Last month, Redfin conducted a survey of more than 4,000 people who bought or sold a home in the last year, attempted to, or planned to do so soon. Of those people, 1,300 planned to buy a home within the next year. Only 5 percent of them said that they would halt their search for a home if mortgage rates rose higher than 5 percent. On the other hand, 24 percent of potential buyers said that the increase would not change their mind and have no impact on their search for a home.
“Homebuyers are well aware that higher mortgage rates means higher monthly payments, but mortgage rates remain very low, historically, and buyers will make compromises,” said Taylor Marr, senior economist at Redfin. “Most of the pressure buyers are feeling is from competition for a very limited number of homes for sale. The fact that such a small share of buyers will scrap their plans to buy a home if rates surpass 5 percent reflects their determination to be a part of the housing market.”

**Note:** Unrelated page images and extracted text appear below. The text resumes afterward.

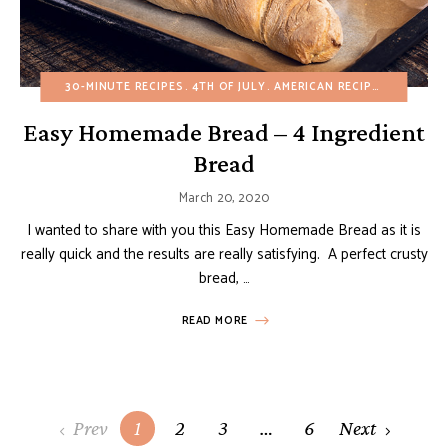
30-MINUTE RECIPES
4TH OF JULY
AMERICAN RECIPES
APPETIZ
Easy Homemade Bread – 4 Ingredient
Bread
March 20, 2020
I wanted to share with you this Easy Homemade Bread as it is
really quick and the results are really satisfying. A perfect crusty
bread, …
READ MORE
Posts
Prev
1
2
3
…
6
Next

While only 5 percent of buyers reported they would stop searching for a home if mortgage rates rose north of 5 percent, 32 percent of people said that they would not stop, but slow down and wait to see if rates came back down again, up from the 29 percent of people who would do so in May 2017. Similarly, 21 percent of buyers said that an increase of 5 percent would cause them to look in other areas or find a smaller home, which is consistent with the percent of people doing so last year. A surprising 19 percent of people noted that a 5 percent increase would urge them to buy before rates increased any further, down from the 23 percent of people who would do so a year ago.